Student Loans: Coronavirus-Based Loan Suspension Will Expire Soon

Student loan payment suspension expires on 12/31. That's not great for families.

Will you have to start paying your student loans again?

When the pandemic hit the United States in full force in March, one of the first actions that Congress took through the CARES Act was to help struggling families across the country was to suspend student loan payments. After all, with a record unemployment rate and an economy that basically ground to a standstill, monthly payments to the tune of hundreds of dollars became impossible for many families — and by pausing the payments, Congress protected tons of families from default.

For the past nine months, people saddled with student loan debt have been able to stop paying down their student loans, interest-free. But by December 31st, that is likely to change — as federal pandemic relief expires on that day and student loan forbearance with it. Unless, of course, the President, or Congress, decides to pass another stimulus package or extend student loan forgiveness on its own.

It’s likely that won’t happen, however. Congress is in a deadlock over stimulus negotiations and President Trump, who is too busy drumming up baseless allegations of election fraud, doesn’t appear to have his mind on the wellbeing of the American people. But what does it mean if loan forbearance expires on 12/31? When President-elect Joe Biden assumes office on January 20, will families saddled by student debt get relief? Here’s what to know.

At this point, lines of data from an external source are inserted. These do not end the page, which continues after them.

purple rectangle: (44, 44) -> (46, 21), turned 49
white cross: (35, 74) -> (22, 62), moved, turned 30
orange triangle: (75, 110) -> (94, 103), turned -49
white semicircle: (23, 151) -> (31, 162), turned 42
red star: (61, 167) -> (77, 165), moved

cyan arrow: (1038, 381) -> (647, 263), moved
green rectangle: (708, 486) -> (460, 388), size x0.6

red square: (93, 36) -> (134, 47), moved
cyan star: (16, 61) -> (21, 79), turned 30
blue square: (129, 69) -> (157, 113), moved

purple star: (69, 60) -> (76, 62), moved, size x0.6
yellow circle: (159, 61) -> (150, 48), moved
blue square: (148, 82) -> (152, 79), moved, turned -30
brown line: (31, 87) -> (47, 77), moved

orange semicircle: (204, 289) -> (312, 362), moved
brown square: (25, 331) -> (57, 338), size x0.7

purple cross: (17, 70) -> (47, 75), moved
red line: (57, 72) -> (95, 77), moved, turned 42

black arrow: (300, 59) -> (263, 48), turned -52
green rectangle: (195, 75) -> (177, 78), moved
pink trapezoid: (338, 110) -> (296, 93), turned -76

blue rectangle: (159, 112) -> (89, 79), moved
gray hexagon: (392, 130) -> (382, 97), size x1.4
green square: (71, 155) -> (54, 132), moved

Benefits Expiring on 12/31 Will Leave Biden With A Quagmire

If benefits are left to expire on 12/31, that leaves at least 20 days of student loan services restarting their collections processes. The loans covered under the suspension of payments amount to 85 percent of student loans across the country — trillions of dollars. Even if Joe Biden takes immediate and executive action to cancel student loan payments as the COVID-19 pandemic continues to dent the economy, and makes that retroactive to include payments due from 12/31 to 1/20, that could create a total mess for student loan processors, student borrowers, and more. Basically, it will be an administrative quagmire.

But just because it will be difficult, doesn’t mean it shouldn’t happen, or that it’s impossible. Big and bold ideas and actions come out of government all the time — and after all, freezing interest and suspending student loan payments during the pandemic was one of those ideas to begin with that probably seemed impossible before COVID-19 threw a hammer to everything. Plus, Biden has legislative options — if he wants to take them, that is.

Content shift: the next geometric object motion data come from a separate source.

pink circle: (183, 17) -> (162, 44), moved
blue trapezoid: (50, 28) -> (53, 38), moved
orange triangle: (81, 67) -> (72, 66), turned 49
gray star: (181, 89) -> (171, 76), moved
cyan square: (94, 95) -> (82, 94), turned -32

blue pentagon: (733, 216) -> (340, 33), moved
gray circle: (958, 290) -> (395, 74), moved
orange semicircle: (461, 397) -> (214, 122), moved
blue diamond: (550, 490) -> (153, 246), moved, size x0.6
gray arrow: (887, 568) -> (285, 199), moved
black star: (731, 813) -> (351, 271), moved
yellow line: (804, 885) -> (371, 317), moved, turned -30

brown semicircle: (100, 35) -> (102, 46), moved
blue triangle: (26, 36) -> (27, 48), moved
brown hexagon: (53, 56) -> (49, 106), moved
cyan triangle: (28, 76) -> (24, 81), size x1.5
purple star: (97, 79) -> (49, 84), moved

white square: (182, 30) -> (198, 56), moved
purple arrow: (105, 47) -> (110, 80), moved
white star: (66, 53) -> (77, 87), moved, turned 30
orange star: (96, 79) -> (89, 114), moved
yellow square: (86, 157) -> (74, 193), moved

Biden Could Cancel Student Debt. But How Much Would He Cancel?

President-elect Joe Biden was not initially open to the idea of canceling student debt outright — which is different from suspending payments — when he was on the campaign trail as a primary opponent. But he has at least somewhat changed his tune on that front.

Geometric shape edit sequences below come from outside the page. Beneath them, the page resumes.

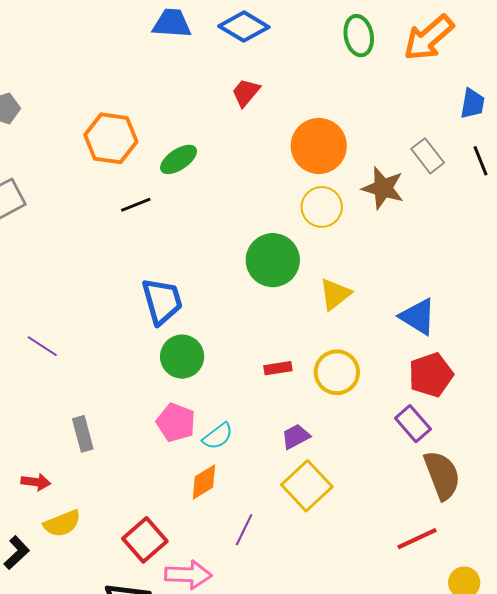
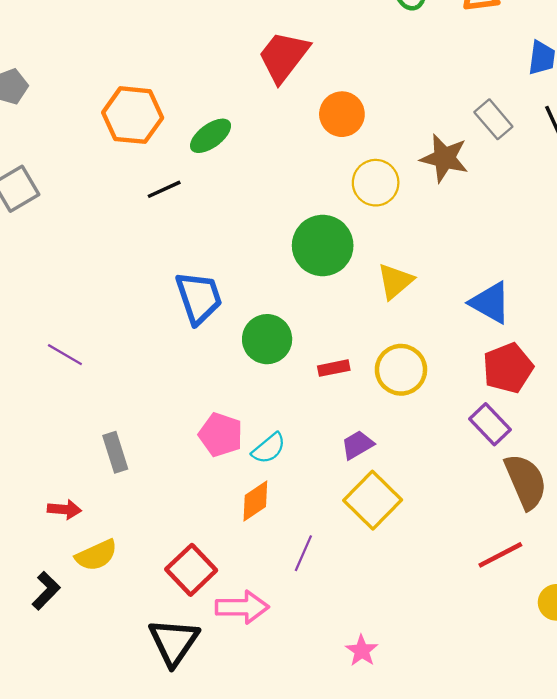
red trapezoid: (246, 93) -> (284, 57), size x1.6
orange circle: (319, 146) -> (342, 114), moved, size x0.7
green circle: (182, 357) -> (267, 339), moved

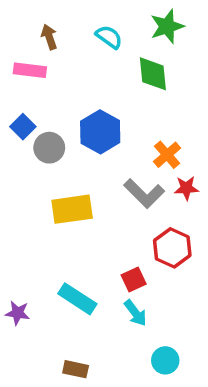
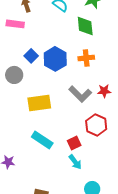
blue square: (23, 127) -> (31, 56), moved
gray circle: (49, 148) -> (14, 75), moved
orange cross: (167, 155) -> (86, 58), moved, turned 35
cyan rectangle: (77, 299) -> (42, 140), moved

And, on Monday, November 18, Biden didn’t directly answer whether or not he would use an executive action to cancel student debt outright after assuming office. But he has said he supports the stimulus package that the House Democrats have put forth that extends the student loan payment suspension to late 2021 and does cancel $10,000 of student debt.

Meanwhile, Democrats who flank him from the left, including Senator Elizabeth Warren and Senate Minority Leader Chuck Schumer, have called on Biden to take bold and immediate action on student loans. Both of them asked Trump (and have since appeared to be ready to ask Joe Biden) to immediately cancel up to $50,000 in student loan debt for every single student borrower in the country via executive action, a move that many legal scholars think is possible. That would truly save American families who are drowning in student debt and struggling to make ends meet.

Would Canceling Student Debt Be Good for the Economy?

Canceling student debt would have a watershed effect on the economy. While it would impact student loan servicers like Navient, etc., it would also immediately increase the spending power of American families who sometimes have thousands of dollars a month strapped up in student loan payments.

Many economists have suggested that student loans will be the next big ‘bubble’ to burst economically, and by easing the burden of s student loans on those who are paying them right now, the threat of that bubble would be diminished.

Add that to the fact that those who are paying student loans can begin to engage in the hallmarks of traditional wealth accumulation or general economic participation, and canceling student loan could almost act as a stimulus to the economy, helping families engage in consumer actions that they have been unable to afford for years. Some people might even decide to have children, as many people have said the reason they don’t have kids is that they can’t afford it. It would be that fundamentally revolutionary. And it’s worth looking at for that reason alone.